The German government has tightened the rules for its review proceedings for M&A involving non-EU investors, with changes to its German Foreign Trade and Payments Ordinance (Außenwirtschaftsverordnung) that significantly increase foreign investment oversight.
The new rules, which came into force on 18 July 2017, introduce a new notification requirement for non-EU investment in critical infrastructure and security-related technologies, and extend the review periods, potentially causing delays to closings.
Previously, non-EU investors were not required to notify the German government of the direct or indirect acquisition of a German company, unless the company was active in developing or manufacturing defence and encryption technology. Now, the industry sectors subject to a notification obligation have been expanded to cover critical infrastructure and security-related technologies, with the government explicitly identifying energy, water, nutrition, information technology, healthcare, financial services and insurance, and transport and traffic for closer inspection.
Security-related technologies such as certain cloud computing providers, critical infrastructure software design and health telematics will also fall within the new rules.
Investors embarking on mergers and acquisitions where they are acquiring (directly or indirectly) at least 25% of the voting rights in a German company in one of these sectors must now notify the German Federal Ministry for Economic Affairs and Energy, which will determine whether the deal poses a threat to public order or security. The government can decide to initiate formal review proceedings within three months of notice of the signing of the deal, and has the power to prohibit the transaction – or issue deal conditions – on the grounds of public security up to four months after obtaining all the documents.
This effectively doubles the amount of time that the government has to conduct its review, and means that the review periods no longer align with German merger control proceedings, adding a new layer of delays to timetables.
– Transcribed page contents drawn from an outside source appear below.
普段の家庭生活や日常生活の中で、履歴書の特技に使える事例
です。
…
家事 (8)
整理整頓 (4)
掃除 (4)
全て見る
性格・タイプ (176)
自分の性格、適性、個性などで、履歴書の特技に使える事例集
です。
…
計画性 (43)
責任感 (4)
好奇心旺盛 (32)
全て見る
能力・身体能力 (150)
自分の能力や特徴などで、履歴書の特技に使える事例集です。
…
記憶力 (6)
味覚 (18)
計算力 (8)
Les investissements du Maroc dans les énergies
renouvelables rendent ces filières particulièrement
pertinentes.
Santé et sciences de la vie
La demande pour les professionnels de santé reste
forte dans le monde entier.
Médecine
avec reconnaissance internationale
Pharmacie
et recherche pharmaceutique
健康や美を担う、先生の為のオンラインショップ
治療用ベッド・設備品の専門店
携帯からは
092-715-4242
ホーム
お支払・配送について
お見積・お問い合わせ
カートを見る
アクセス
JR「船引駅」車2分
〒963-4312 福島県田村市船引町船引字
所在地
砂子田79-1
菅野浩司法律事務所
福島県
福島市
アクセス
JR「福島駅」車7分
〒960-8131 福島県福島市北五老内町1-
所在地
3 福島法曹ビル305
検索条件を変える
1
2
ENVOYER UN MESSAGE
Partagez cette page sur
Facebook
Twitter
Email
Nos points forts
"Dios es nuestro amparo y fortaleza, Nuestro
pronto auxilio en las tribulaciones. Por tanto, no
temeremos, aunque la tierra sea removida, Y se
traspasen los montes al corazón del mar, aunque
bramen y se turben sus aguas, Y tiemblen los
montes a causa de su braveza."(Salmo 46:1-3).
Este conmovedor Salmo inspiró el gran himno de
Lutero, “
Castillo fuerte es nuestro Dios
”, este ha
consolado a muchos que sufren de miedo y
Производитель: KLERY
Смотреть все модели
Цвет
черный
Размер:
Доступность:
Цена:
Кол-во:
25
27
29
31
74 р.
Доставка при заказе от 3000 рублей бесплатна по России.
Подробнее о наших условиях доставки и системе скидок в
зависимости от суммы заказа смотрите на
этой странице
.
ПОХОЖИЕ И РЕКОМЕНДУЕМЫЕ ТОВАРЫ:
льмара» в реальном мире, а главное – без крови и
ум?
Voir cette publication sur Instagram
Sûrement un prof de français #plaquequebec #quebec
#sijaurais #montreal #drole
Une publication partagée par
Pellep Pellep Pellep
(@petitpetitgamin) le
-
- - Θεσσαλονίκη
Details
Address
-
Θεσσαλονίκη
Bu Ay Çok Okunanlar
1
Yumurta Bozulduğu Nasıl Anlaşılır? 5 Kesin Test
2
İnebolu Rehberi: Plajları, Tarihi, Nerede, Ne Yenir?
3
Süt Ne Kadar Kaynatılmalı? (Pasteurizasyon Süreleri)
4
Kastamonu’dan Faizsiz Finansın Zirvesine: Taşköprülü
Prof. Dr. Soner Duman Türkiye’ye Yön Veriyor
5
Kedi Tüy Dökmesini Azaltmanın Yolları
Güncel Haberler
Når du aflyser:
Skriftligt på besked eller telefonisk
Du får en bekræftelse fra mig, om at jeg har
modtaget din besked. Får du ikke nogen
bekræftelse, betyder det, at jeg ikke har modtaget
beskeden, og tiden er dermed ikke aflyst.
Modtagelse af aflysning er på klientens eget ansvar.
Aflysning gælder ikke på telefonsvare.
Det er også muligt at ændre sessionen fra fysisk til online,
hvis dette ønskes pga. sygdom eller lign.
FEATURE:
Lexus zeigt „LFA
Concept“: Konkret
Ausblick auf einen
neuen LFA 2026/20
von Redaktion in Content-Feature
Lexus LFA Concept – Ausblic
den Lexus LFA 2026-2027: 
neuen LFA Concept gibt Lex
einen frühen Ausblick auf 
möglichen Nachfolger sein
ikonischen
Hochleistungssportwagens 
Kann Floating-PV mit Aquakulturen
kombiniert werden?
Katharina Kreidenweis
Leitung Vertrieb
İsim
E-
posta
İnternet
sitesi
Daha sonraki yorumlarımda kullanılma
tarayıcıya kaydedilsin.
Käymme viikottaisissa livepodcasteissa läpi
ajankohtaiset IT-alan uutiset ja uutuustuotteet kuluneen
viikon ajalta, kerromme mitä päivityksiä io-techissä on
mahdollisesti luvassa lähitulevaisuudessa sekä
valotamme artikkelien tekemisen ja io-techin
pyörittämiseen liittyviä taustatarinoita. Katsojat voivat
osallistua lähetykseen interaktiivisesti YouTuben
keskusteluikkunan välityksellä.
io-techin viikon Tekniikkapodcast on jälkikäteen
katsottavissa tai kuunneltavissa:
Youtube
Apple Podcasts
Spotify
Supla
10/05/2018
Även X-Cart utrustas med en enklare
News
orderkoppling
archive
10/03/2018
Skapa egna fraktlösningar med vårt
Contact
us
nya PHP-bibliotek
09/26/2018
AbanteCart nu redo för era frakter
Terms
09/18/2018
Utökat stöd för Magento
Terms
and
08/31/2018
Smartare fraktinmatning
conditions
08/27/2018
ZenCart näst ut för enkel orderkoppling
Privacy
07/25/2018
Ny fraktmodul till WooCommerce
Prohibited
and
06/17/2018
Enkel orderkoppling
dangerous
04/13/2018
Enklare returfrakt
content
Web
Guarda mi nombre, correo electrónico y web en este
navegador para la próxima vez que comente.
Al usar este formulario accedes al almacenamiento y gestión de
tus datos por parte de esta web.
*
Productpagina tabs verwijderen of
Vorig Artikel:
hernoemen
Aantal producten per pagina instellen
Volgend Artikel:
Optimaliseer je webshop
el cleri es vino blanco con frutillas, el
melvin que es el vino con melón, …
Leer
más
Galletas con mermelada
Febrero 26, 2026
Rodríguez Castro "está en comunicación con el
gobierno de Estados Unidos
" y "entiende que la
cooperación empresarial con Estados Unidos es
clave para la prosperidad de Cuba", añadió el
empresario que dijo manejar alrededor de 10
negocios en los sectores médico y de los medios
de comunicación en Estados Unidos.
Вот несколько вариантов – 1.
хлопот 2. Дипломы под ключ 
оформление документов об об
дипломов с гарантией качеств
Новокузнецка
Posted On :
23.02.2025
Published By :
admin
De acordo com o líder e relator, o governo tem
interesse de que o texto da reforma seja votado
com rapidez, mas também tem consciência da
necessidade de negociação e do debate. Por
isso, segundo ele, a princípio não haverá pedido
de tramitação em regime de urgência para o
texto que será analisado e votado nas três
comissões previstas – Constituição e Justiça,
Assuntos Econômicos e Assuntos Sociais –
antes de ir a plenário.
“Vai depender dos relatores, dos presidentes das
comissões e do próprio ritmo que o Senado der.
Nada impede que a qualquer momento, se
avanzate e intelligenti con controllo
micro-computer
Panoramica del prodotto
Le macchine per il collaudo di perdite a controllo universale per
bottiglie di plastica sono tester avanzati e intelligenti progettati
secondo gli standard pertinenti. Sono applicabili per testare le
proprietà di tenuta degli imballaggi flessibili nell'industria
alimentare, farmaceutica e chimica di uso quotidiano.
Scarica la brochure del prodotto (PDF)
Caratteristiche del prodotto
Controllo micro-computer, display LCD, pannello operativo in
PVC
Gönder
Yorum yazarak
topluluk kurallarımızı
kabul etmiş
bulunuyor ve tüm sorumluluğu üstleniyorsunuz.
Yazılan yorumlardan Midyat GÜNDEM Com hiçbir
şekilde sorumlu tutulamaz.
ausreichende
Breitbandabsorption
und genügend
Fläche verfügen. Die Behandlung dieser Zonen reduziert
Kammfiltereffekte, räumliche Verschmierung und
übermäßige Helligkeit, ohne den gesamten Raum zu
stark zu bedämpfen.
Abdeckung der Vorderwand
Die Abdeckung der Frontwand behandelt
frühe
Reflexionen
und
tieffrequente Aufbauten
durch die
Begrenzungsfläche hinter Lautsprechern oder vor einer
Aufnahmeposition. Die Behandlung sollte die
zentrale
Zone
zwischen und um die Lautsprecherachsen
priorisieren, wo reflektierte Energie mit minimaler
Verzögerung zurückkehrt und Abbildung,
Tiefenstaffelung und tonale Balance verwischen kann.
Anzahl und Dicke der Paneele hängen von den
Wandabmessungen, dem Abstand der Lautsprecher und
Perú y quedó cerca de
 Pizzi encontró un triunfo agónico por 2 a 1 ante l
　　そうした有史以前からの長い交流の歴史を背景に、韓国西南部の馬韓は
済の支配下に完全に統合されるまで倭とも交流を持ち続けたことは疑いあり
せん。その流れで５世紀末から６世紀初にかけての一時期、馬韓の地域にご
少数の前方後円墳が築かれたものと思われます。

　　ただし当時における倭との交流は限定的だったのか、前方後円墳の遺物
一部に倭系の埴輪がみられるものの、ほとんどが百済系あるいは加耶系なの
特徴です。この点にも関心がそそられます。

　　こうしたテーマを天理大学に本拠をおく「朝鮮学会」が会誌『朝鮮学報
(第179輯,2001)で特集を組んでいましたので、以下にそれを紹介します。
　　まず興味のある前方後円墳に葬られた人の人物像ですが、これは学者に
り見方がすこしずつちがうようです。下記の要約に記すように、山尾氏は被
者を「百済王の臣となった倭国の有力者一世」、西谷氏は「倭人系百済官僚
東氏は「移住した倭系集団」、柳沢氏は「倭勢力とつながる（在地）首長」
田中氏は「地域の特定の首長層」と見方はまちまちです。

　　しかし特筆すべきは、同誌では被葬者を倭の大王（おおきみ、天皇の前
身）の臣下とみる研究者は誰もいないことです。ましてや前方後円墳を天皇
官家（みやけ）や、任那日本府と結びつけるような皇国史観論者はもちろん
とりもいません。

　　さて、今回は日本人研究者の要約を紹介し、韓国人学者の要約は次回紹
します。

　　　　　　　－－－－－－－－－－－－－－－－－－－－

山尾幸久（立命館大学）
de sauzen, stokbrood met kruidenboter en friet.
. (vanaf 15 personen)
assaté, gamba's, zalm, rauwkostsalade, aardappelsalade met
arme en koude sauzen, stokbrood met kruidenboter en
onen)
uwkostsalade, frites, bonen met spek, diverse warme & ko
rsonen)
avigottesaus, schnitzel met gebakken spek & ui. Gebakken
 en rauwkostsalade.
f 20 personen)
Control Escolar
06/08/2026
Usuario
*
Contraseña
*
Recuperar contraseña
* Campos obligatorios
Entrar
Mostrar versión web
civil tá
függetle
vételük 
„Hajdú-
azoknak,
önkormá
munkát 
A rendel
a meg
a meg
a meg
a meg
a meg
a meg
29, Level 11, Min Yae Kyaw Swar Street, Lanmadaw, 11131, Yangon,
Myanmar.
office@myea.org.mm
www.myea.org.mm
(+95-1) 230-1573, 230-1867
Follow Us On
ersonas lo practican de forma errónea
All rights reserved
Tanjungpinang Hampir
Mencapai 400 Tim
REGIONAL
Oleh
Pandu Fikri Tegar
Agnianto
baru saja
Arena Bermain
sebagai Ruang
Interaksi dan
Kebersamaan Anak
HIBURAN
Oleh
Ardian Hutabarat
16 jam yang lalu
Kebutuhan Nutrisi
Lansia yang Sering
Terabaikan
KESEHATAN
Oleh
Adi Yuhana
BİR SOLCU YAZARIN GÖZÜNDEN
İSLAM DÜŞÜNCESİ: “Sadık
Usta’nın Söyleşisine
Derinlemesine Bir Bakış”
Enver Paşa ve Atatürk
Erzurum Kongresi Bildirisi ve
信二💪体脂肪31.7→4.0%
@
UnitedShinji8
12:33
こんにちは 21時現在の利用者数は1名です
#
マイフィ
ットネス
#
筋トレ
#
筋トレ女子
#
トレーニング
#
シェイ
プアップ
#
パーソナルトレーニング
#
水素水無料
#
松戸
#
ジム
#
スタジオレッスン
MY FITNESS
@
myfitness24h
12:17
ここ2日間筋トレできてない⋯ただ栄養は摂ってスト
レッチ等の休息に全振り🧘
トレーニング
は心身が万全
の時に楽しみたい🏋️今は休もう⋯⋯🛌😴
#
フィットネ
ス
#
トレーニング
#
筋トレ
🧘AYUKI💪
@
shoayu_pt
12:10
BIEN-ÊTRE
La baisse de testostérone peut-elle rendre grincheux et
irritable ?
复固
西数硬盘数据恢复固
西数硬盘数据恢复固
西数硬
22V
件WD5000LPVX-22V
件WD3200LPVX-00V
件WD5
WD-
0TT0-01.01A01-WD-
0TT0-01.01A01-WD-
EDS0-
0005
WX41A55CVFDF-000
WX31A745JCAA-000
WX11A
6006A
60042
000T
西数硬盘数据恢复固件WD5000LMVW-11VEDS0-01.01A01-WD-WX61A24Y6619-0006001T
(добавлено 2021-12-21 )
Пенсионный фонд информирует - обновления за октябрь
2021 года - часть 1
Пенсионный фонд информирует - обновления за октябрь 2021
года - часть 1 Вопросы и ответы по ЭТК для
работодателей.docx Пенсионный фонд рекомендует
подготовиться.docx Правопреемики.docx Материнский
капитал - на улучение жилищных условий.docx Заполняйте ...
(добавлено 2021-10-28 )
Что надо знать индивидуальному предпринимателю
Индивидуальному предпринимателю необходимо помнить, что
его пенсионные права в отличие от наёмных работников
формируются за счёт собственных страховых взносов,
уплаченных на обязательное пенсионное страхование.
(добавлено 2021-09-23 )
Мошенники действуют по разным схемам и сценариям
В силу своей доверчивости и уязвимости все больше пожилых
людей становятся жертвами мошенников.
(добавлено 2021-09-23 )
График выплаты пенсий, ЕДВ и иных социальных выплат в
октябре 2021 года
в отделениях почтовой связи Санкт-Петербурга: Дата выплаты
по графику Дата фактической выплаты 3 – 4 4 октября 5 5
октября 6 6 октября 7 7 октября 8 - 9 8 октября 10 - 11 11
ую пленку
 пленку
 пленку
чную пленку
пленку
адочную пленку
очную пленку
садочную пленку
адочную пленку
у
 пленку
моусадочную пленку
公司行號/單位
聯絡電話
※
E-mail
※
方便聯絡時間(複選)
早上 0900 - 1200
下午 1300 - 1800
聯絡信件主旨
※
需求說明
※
Foreign investors looking to acquire German companies in the impacted sectors will therefore need to factor more time in to their closing schedules, and may wish to consider submitting notifications earlier than they might have done previously. We would encourage acquirers to consider notifying ahead of signing to avoid legal uncertainty, where that is appropriate in the broader context of the deal.
In addition, it is worth noting that the new rules also apply to direct corporate acquisitions by EU entities that have no significant business activities, and no permanent presence in the EU, other than to do with the deal. This rule makes sure that the government can also scrutinize acquisitions by non-EU investors using EU entities to circumvent German foreign investment control.
While the German government has said that, in spite of the introduction of these rules, Germany remains one of the world’s most open economies, we do expect the government to open more investigation procedures than before, and we are already seeing it taking a stricter approach and reopening investigations that were already closed. We can thus expect a further impact on transaction timelines due to the higher number of investigations taking place.